Forum Moderators: phranque

Message Too Old, No Replies

weird log file entries

         

roshaoar

1:26 pm on Apr 3, 2014 (gmt 0)

10+ Year Member



Hello,

Can anyone point me to a site or information which explains what's going on with some of the really weird page log entries I get on my site?

There's so much talk of malicious bots, bad IPs, hacking and whatnot that I don't really always know what I'm looking at and why. 404s for images and page strings that have never existed. Automated scripts accessing a tree of urls that don't exist. Backend commands in urls - all that.

Anyone?

Thx

wilderness

3:41 pm on Apr 3, 2014 (gmt 0)

WebmasterWorld Senior Member 10+ Year Member Top Contributors Of The Month



This may help:
Default User Agents of Programming Libraries and Command Line Tools [webmasterworld.com], however simply learning to recognize standard visitors and comparing the non-standards to same is an ongoing process.

lucy24

6:41 pm on Apr 3, 2014 (gmt 0)

WebmasterWorld Senior Member 10+ Year Member Top Contributors Of The Month



Remember this line: "Never attribute to malice that which can be adequately explained by stupidity." The weirder requests can generally be attributed to stupid robots following bad programming. They get a shopping list that names such-and-such pages-- and then the domain name gets garbled and they ask for the same pages at some other site. Sometimes the bogus URLs are so specific, you can even look them up and figure out what site the robot thought it was on! (I don't think there's any reason for doing this other than personal amusement, though.)

If you get requests for anything involving /wp-admin/ or similar, that's another type of robotic shopping list. They simply take the 50 or so likeliest filenames and attach them to any domain under the sun.
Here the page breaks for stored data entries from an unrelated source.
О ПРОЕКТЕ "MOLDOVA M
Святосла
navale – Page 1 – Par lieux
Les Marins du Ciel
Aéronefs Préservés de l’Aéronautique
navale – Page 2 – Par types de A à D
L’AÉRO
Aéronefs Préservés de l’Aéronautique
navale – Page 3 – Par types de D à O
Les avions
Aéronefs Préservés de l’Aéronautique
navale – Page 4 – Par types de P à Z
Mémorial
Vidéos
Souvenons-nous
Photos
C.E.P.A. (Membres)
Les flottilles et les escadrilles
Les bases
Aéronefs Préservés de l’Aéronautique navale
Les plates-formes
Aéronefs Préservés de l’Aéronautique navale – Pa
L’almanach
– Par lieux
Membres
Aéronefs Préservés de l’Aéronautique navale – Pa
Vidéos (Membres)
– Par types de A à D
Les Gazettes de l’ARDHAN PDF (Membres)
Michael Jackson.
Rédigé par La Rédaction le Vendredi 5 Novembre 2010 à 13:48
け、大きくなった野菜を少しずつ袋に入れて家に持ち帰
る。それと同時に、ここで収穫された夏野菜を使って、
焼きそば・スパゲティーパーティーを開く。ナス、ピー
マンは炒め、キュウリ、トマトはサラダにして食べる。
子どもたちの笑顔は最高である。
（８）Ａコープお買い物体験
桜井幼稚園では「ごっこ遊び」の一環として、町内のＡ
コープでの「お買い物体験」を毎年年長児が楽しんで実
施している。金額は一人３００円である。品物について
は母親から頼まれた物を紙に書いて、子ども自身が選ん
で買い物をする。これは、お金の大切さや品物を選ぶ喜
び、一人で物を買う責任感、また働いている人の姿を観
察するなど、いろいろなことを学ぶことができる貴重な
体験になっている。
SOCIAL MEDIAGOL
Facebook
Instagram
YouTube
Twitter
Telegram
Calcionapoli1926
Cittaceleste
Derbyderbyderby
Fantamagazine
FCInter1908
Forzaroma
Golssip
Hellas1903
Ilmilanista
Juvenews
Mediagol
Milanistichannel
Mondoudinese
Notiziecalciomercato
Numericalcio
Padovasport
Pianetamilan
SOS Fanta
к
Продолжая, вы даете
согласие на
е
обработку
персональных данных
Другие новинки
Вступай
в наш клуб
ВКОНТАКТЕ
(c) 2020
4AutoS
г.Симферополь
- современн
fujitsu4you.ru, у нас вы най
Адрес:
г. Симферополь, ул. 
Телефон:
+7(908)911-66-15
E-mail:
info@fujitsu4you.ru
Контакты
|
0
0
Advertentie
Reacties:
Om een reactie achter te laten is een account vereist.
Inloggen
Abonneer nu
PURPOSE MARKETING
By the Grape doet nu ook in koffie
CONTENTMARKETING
One-off requests with weird query strings are preliminary tests. If the request gets the desired response-- such as being able to PUT something they've no business PUTting-- they'll be back later with a much longer list.
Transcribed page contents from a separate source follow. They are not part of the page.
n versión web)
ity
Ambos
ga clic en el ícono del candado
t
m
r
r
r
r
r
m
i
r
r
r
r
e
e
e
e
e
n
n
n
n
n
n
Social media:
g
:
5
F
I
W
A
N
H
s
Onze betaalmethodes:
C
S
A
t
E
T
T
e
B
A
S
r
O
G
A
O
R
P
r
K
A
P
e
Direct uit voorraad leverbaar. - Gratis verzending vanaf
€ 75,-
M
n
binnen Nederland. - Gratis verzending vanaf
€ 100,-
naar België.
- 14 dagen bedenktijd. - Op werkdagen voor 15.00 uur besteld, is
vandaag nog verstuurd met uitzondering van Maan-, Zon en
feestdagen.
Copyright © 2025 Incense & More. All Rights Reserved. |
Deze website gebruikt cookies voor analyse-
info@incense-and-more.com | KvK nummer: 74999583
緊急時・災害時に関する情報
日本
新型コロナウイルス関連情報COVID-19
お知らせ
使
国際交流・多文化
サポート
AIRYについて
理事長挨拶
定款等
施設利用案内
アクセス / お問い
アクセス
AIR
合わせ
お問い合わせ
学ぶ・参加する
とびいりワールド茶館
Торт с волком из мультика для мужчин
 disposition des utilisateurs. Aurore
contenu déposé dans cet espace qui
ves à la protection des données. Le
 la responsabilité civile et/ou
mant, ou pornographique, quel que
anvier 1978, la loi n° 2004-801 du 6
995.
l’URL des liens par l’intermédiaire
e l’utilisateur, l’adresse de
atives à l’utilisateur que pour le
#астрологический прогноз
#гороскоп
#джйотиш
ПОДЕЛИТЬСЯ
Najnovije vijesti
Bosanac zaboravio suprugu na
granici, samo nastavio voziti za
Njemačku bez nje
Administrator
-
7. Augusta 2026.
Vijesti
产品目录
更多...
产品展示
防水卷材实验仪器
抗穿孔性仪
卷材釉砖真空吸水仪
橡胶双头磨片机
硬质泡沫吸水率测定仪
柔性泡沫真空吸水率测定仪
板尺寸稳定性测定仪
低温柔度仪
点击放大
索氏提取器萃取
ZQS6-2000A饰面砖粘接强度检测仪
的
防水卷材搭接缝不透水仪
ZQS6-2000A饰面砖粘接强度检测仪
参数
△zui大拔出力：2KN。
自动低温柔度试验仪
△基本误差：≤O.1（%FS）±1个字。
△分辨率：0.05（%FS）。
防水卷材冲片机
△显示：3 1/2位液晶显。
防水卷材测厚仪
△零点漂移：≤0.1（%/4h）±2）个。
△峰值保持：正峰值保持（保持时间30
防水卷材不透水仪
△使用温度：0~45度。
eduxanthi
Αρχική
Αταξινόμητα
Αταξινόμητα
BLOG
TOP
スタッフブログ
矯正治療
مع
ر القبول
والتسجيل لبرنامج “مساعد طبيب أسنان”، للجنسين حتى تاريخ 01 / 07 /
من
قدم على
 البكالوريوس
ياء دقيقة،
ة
Personally: I don't block IP ranges upfront, unless it's something like Hetzner or OVH where you already know that nothing good will come of it. Also the entire nation of China. If I do get an offensive visitor, I look up what I know. If it turns out to be a server farm, or it belongs to Eastern Europe-- this is obviously subjective-- they get blocked.

roshaoar

7:09 pm on Apr 3, 2014 (gmt 0)

10+ Year Member



Yeah, this sort of sums up what I do as well Lucy. Not all of China though, just about 25 or so spans!

You've hit it on the head with stupidity btw. Some of the entries do look like a bot or browser having a really bad day, programming errors of sorts.
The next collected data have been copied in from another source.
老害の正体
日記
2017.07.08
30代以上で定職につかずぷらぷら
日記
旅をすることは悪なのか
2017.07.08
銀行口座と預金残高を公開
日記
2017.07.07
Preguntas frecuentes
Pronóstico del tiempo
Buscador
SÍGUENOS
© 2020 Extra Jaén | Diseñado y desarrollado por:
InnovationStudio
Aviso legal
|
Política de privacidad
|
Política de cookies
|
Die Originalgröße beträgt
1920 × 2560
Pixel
I also have a list of about 50 of these CMS wp-admin type request that I just block. But then they all 404 on "File does not exist: /var/www/error" - not sure what I'm not doing that I should be :)

lucy24

8:09 pm on Apr 3, 2014 (gmt 0)

WebmasterWorld Senior Member 10+ Year Member Top Contributors Of The Month



That sounds like the server looking for a custom 403 page and not finding it. But it would only come through in logs as a 404 if the ErrorDocument directive was malformed, such as by including a full protocol-plus-domain.